[Page-level text extractions]
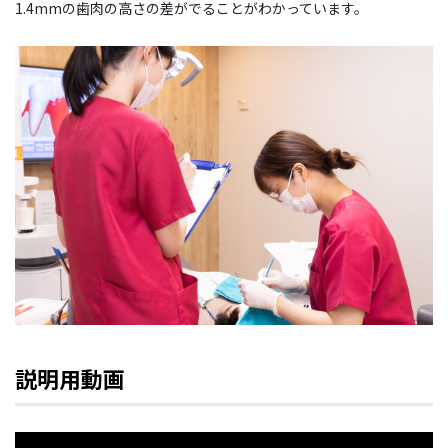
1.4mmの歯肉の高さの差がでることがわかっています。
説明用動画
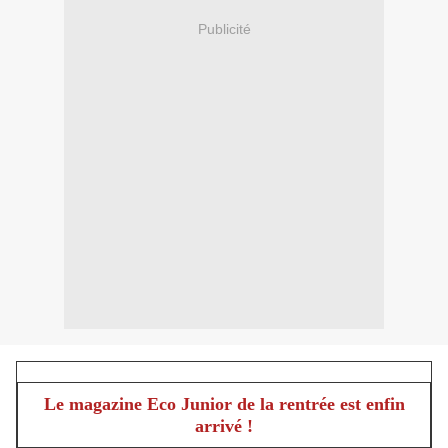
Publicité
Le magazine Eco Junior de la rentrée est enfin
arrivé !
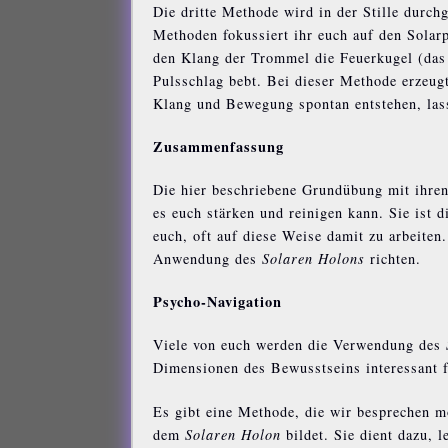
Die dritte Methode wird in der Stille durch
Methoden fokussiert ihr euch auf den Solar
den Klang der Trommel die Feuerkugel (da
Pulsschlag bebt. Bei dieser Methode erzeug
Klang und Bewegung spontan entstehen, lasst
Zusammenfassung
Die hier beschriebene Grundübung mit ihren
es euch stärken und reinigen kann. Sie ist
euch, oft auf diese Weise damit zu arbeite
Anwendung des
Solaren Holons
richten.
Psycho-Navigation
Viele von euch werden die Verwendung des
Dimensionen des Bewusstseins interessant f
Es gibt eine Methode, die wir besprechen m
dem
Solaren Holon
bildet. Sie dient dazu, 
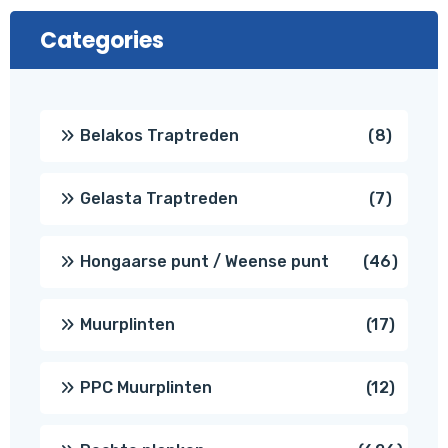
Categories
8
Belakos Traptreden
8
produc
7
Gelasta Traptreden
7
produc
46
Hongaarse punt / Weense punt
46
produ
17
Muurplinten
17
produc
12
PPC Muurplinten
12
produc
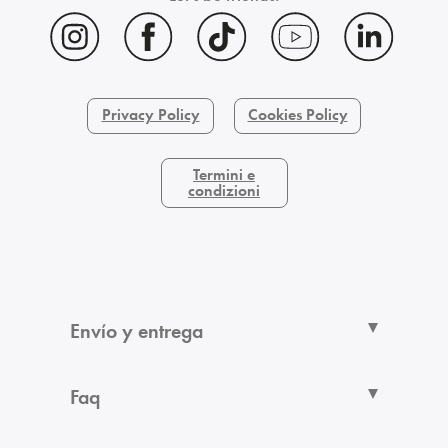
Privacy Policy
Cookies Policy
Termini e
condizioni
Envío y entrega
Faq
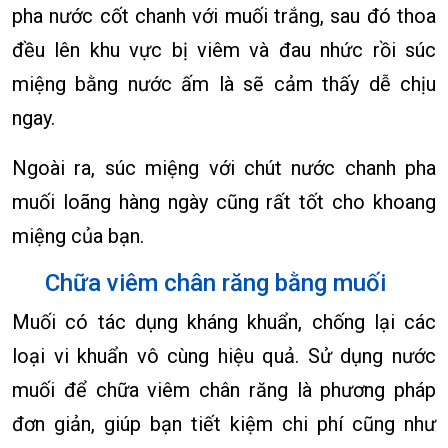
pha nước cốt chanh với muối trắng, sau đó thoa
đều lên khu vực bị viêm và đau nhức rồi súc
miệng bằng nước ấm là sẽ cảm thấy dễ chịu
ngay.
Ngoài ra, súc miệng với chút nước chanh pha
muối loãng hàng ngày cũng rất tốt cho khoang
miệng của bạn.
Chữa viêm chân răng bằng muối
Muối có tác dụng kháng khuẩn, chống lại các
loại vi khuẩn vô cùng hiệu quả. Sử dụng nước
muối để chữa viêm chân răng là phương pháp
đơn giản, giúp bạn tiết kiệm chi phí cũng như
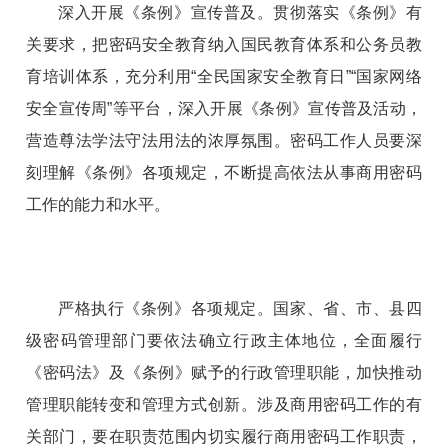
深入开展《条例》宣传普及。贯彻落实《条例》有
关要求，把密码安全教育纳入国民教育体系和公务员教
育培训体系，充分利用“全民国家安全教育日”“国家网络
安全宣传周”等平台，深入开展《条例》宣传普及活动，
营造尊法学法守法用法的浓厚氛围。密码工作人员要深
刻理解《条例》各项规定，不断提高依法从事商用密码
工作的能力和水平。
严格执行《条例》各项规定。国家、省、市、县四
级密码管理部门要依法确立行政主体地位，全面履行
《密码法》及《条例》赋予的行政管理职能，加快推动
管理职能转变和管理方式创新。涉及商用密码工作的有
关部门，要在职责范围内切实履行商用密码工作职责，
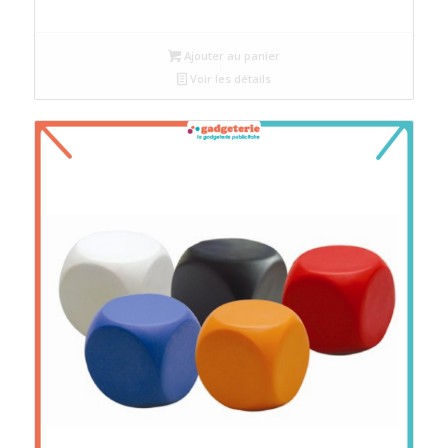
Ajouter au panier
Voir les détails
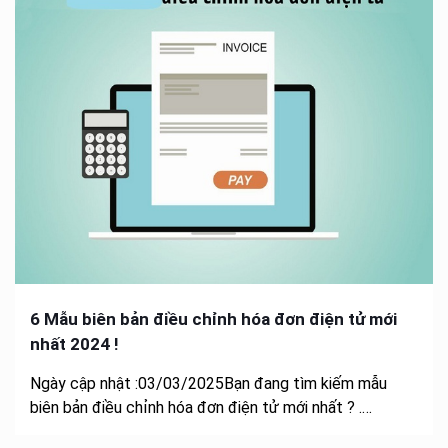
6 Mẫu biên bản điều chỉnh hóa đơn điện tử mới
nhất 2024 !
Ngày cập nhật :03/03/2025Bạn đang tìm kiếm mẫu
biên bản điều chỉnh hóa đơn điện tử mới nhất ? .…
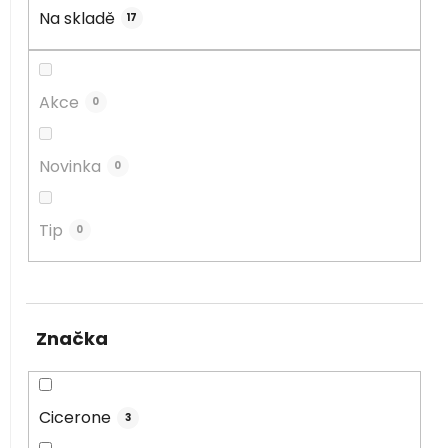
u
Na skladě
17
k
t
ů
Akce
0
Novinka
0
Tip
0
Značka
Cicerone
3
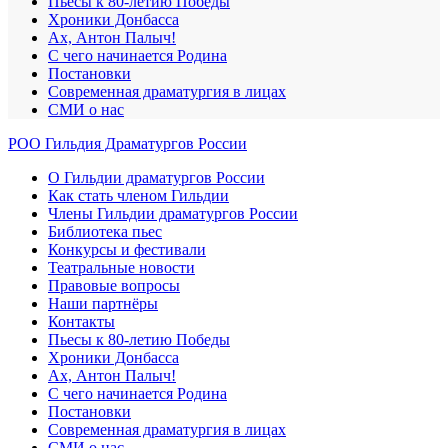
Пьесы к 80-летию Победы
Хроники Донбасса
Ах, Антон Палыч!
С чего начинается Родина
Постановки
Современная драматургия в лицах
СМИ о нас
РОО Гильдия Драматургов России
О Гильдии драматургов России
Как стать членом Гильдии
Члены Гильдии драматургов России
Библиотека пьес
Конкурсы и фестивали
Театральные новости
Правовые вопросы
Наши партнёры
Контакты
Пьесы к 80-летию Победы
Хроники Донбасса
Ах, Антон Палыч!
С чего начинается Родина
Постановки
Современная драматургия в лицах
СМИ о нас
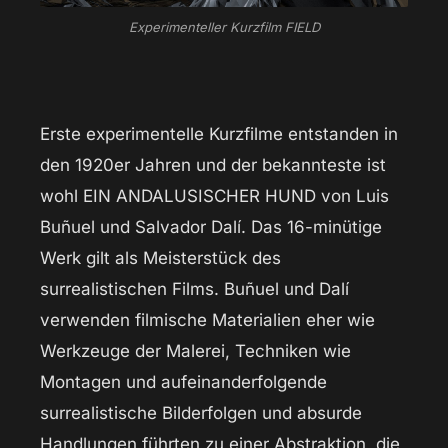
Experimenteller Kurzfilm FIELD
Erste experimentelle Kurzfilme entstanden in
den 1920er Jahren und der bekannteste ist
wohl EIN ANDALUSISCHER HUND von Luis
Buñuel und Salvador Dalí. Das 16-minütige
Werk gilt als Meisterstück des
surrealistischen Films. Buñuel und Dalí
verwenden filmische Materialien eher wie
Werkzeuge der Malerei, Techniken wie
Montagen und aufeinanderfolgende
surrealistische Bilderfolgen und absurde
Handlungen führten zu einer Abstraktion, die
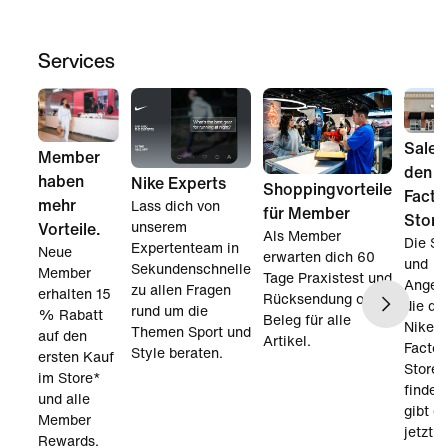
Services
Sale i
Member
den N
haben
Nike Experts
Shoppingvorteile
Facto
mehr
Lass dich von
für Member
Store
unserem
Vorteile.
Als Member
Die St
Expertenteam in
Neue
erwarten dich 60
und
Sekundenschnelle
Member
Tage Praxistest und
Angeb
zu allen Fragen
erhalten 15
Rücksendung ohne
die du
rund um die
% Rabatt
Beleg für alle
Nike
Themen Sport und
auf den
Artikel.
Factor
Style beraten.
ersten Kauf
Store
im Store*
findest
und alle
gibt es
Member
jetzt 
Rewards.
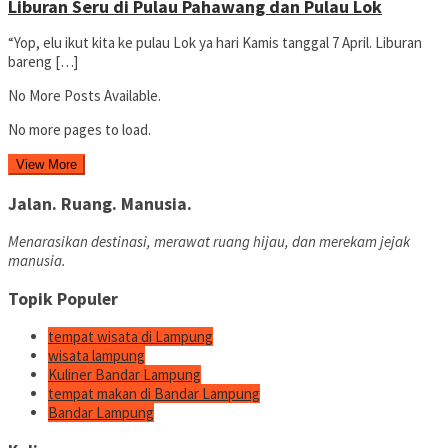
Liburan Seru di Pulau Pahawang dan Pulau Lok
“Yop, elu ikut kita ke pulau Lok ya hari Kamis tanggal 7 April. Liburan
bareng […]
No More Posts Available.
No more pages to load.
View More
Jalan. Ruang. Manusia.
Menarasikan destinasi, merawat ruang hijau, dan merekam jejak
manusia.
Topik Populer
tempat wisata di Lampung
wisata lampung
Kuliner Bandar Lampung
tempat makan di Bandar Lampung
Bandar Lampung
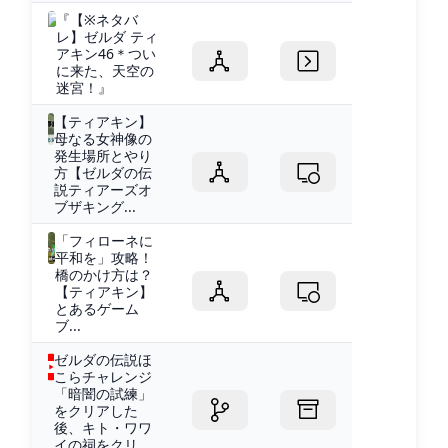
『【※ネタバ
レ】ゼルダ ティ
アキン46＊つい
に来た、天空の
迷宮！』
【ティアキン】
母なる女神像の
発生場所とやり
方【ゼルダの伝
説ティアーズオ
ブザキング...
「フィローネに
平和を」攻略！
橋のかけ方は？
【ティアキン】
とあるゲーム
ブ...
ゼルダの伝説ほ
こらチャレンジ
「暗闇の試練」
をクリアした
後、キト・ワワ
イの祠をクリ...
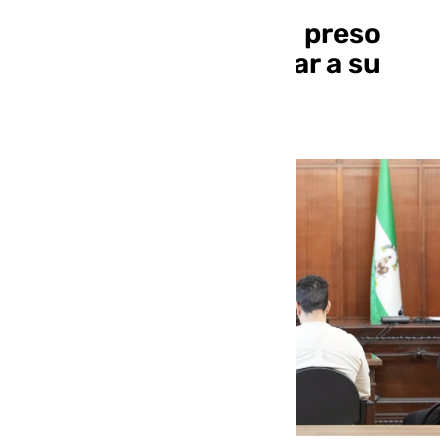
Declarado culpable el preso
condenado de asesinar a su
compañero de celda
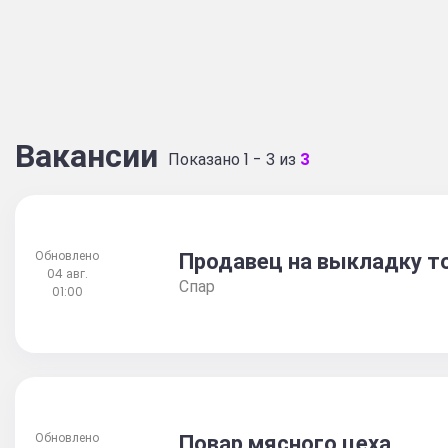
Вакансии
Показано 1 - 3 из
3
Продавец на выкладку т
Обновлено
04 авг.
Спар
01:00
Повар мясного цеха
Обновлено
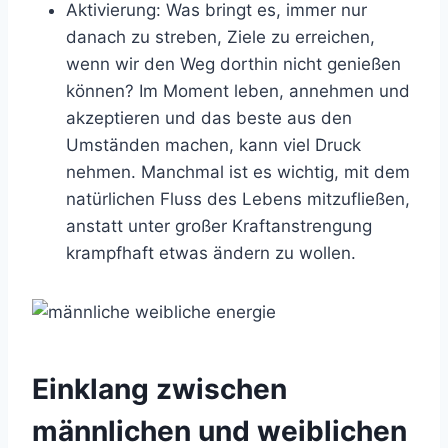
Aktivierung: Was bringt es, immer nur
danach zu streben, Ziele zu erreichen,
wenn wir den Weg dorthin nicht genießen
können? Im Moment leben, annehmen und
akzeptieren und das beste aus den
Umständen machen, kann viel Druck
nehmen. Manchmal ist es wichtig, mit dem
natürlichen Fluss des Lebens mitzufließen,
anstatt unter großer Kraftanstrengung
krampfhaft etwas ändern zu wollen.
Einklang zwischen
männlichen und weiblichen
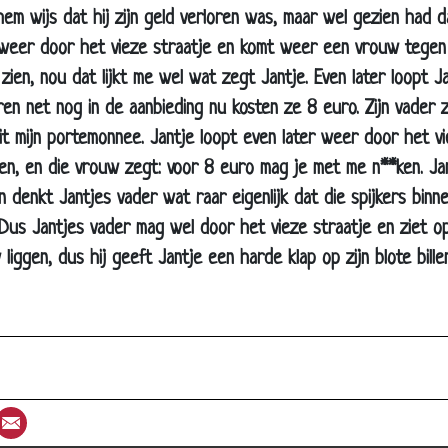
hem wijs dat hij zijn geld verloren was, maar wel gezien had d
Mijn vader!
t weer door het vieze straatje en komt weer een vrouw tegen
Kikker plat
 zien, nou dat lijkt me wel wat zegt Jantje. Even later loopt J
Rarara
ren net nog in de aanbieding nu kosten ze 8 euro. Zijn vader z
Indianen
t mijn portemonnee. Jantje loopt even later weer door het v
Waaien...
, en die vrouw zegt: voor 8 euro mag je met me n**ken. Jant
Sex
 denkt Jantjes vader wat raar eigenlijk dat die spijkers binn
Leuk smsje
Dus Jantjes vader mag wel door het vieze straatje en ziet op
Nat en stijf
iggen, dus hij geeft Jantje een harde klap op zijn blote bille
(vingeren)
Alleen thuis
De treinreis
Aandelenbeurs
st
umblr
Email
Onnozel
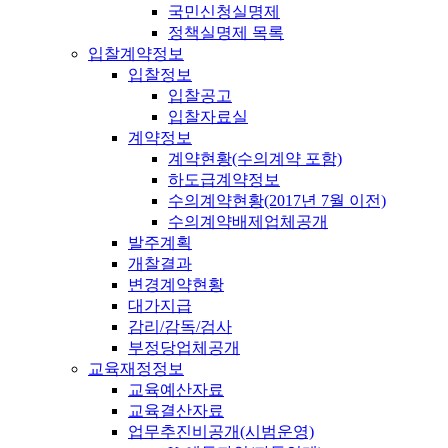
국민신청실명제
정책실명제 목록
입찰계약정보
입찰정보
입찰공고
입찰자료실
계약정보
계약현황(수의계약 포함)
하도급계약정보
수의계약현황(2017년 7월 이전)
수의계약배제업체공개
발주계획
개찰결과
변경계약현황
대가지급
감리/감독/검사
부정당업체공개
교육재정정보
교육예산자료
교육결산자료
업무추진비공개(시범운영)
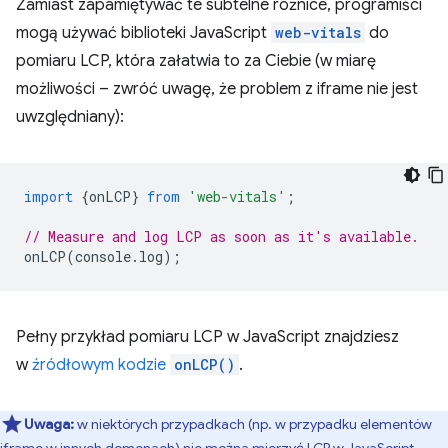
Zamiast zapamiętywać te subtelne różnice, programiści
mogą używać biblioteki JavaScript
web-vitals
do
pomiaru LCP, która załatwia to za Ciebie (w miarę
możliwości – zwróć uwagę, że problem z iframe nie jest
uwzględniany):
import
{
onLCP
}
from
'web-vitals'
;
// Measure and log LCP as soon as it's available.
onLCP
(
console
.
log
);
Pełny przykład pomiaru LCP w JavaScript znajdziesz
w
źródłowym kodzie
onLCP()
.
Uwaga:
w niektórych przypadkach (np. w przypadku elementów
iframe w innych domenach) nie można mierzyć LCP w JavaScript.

# Problem requirements
Set down the data above verbatim, omitting every image.

# Task output
1.4mmの歯肉の高さの差がでることがわかっています。
説明用動画
Publicité
Le magazine Eco Junior de la rentrée est enfin
arrivé !
Die dritte Methode wird in der Stille durch
Methoden fokussiert ihr euch auf den Solar
den Klang der Trommel die Feuerkugel (da
Pulsschlag bebt. Bei dieser Methode erzeug
Klang und Bewegung spontan entstehen, lasst
Zusammenfassung
Die hier beschriebene Grundübung mit ihren
es euch stärken und reinigen kann. Sie ist
euch, oft auf diese Weise damit zu arbeite
Anwendung des
Solaren Holons
richten.
Psycho-Navigation
Viele von euch werden die Verwendung des
Dimensionen des Bewusstseins interessant f
Es gibt eine Methode, die wir besprechen m
dem
Solaren Holon
bildet. Sie dient dazu, 
Categories
8
Belakos Traptreden
8
produc
7
Gelasta Traptreden
7
produc
46
Hongaarse punt / Weense punt
46
produ
17
Muurplinten
17
produc
12
PPC Muurplinten
12
produc
Privacy Policy
Cookies Policy
Termini e
condizioni
Envío y entrega
Faq
pha nước cốt chanh với muối trắng, sau đó thoa
đều lên khu vực bị viêm và đau nhức rồi súc
miệng bằng nước ấm là sẽ cảm thấy dễ chịu
ngay.
Ngoài ra, súc miệng với chút nước chanh pha
muối loãng hàng ngày cũng rất tốt cho khoang
miệng của bạn.
Chữa viêm chân răng bằng muối
Muối có tác dụng kháng khuẩn, chống lại các
loại vi khuẩn vô cùng hiệu quả. Sử dụng nước
muối để chữa viêm chân răng là phương pháp
đơn giản, giúp bạn tiết kiệm chi phí cũng như
深入开展《条例》宣传普及。贯彻落实《条例》有
关要求，把密码安全教育纳入国民教育体系和公务员教
育培训体系，充分利用“全民国家安全教育日”“国家网络
安全宣传周”等平台，深入开展《条例》宣传普及活动，
营造尊法学法守法用法的浓厚氛围。密码工作人员要深
刻理解《条例》各项规定，不断提高依法从事商用密码
工作的能力和水平。
严格执行《条例》各项规定。国家、省、市、县四
级密码管理部门要依法确立行政主体地位，全面履行
《密码法》及《条例》赋予的行政管理职能，加快推动
管理职能转变和管理方式创新。涉及商用密码工作的有
关部门，要在职责范围内切实履行商用密码工作职责，
Ajouter au panier
Voir les détails
6 Mẫu biên bản điều chỉnh hóa đơn điện tử mới
nhất 2024 !
Ngày cập nhật :03/03/2025Bạn đang tìm kiếm mẫu
biên bản điều chỉnh hóa đơn điện tử mới nhất ? .…
u
Na skladě
17
k
t
ů
Akce
0
Novinka
0
Tip
0
Značka
Cicerone
3
Пьесы к 80-летию Победы
Хроники Донбасса
Ах, Антон Палыч!
С чего начинается Родина
Постановки
Современная драматургия в лицах
СМИ о нас
РОО Гильдия Драматургов России
О Гильдии драматургов России
Как стать членом Гильдии
Члены Гильдии драматургов России
Библиотека пьес
Конкурсы и фестивали
Театральные новости
Правовые вопросы
Наши партнёры
Контакты
Пьесы к 80-летию Победы
Хроники Донбасса
Ах, Антон Палыч!
С чего начинается Родина
Постановки
Современная драматургия в лицах
СМИ о нас
Experimenteller Kurzfilm FIELD
Erste experimentelle Kurzfilme entstanden in
den 1920er Jahren und der bekannteste ist
wohl EIN ANDALUSISCHER HUND von Luis
Buñuel und Salvador Dalí. Das 16-minütige
Werk gilt als Meisterstück des
surrealistischen Films. Buñuel und Dalí
verwenden filmische Materialien eher wie
Werkzeuge der Malerei, Techniken wie
Montagen und aufeinanderfolgende
surrealistische Bilderfolgen und absurde
Handlungen führten zu einer Abstraktion, die
Services
Sale i
Member
den N
haben
Nike Experts
Shoppingvorteile
Facto
mehr
Lass dich von
für Member
Store
unserem
Vorteile.
Als Member
Die St
Expertenteam in
Neue
erwarten dich 60
und
Sekundenschnelle
Member
Tage Praxistest und
Angeb
zu allen Fragen
erhalten 15
Rücksendung ohne
die du
rund um die
% Rabatt
Beleg für alle
Nike
Themen Sport und
auf den
Artikel.
Factor
Style beraten.
ersten Kauf
Store
im Store*
findest
und alle
gibt es
Member
jetzt 
Rewards.
Liburan Seru di Pulau Pahawang dan Pulau Lok
“Yop, elu ikut kita ke pulau Lok ya hari Kamis tanggal 7 April. Liburan
bareng […]
No More Posts Available.
No more pages to load.
View More
Jalan. Ruang. Manusia.
Menarasikan destinasi, merawat ruang hijau, dan merekam jejak
manusia.
Topik Populer
tempat wisata di Lampung
wisata lampung
Kuliner Bandar Lampung
tempat makan di Bandar Lampung
Bandar Lampung
『【※ネタバ
レ】ゼルダ ティ
アキン46＊つい
に来た、天空の
迷宮！』
【ティアキン】
母なる女神像の
発生場所とやり
方【ゼルダの伝
説ティアーズオ
ブザキング...
「フィローネに
平和を」攻略！
橋のかけ方は？
【ティアキン】
とあるゲーム
ブ...
ゼルダの伝説ほ
こらチャレンジ
「暗闇の試練」
をクリアした
後、キト・ワワ
イの祠をクリ...
Declarado culpable el preso
condenado de asesinar a su
compañero de celda
Вакансии
Показано 1 - 3 из
3
Продавец на выкладку т
Обновлено
04 авг.
Спар
01:00
Повар мясного цеха
Обновлено
Aktivierung: Was bringt es, immer nur
danach zu streben, Ziele zu erreichen,
wenn wir den Weg dorthin nicht genießen
können? Im Moment leben, annehmen und
akzeptieren und das beste aus den
Umständen machen, kann viel Druck
nehmen. Manchmal ist es wichtig, mit dem
natürlichen Fluss des Lebens mitzufließen,
anstatt unter großer Kraftanstrengung
krampfhaft etwas ändern zu wollen.
Einklang zwischen
männlichen und weiblichen
hem wijs dat hij zijn geld verloren was, maar wel gezien had d
Mijn vader!
t weer door het vieze straatje en komt weer een vrouw tegen
Kikker plat
 zien, nou dat lijkt me wel wat zegt Jantje. Even later loopt J
Rarara
ren net nog in de aanbieding nu kosten ze 8 euro. Zijn vader z
Indianen
t mijn portemonnee. Jantje loopt even later weer door het v
Waaien...
, en die vrouw zegt: voor 8 euro mag je met me n**ken. Jant
Sex
 denkt Jantjes vader wat raar eigenlijk dat die spijkers binn
Leuk smsje
Dus Jantjes vader mag wel door het vieze straatje en ziet op
Nat en stijf
iggen, dus hij geeft Jantje een harde klap op zijn blote bille
(vingeren)
Alleen thuis
De treinreis
Aandelenbeurs
st
umblr
Email
Onnozel
국민신청실명제
정책실명제 목록
입찰계약정보
입찰정보
입찰공고
입찰자료실
계약정보
계약현황(수의계약 포함)
하도급계약정보
수의계약현황(2017년 7월 이전)
수의계약배제업체공개
발주계획
개찰결과
변경계약현황
대가지급
감리/감독/검사
부정당업체공개
교육재정정보
교육예산자료
교육결산자료
업무추진비공개(시범운영)
Zamiast zapamiętywać te subtelne różnice, programiści
mogą używać biblioteki JavaScript
web-vitals
do
pomiaru LCP, która załatwia to za Ciebie (w miarę
możliwości – zwróć uwagę, że problem z iframe nie jest
uwzględniany):
import
{
onLCP
}
from
'web-vitals'
;
// Measure and log LCP as soon as it's available.
onLCP
(
console
.
log
);
Pełny przykład pomiaru LCP w JavaScript znajdziesz
w
źródłowym kodzie
onLCP()
.
Uwaga:
w niektórych przypadkach (np. w przypadku elementów
iframe w innych domenach) nie można mierzyć LCP w JavaScript.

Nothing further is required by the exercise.